Recorded data
********************
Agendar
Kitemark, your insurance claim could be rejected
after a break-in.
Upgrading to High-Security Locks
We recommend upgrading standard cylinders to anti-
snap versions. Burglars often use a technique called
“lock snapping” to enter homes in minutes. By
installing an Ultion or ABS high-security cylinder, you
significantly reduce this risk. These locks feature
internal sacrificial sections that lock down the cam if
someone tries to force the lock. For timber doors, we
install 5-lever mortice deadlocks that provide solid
********************
• _WORK INSTRUCTIONS_: Return every record in full, word for word.

• _SOLUTION TO THE PROBLEM_:
Agendar
Kitemark, your insurance claim could be rejected
after a break-in.
Upgrading to High-Security Locks
We recommend upgrading standard cylinders to anti-
snap versions. Burglars often use a technique called
“lock snapping” to enter homes in minutes. By
installing an Ultion or ABS high-security cylinder, you
significantly reduce this risk. These locks feature
internal sacrificial sections that lock down the cam if
someone tries to force the lock. For timber doors, we
install 5-lever mortice deadlocks that provide solid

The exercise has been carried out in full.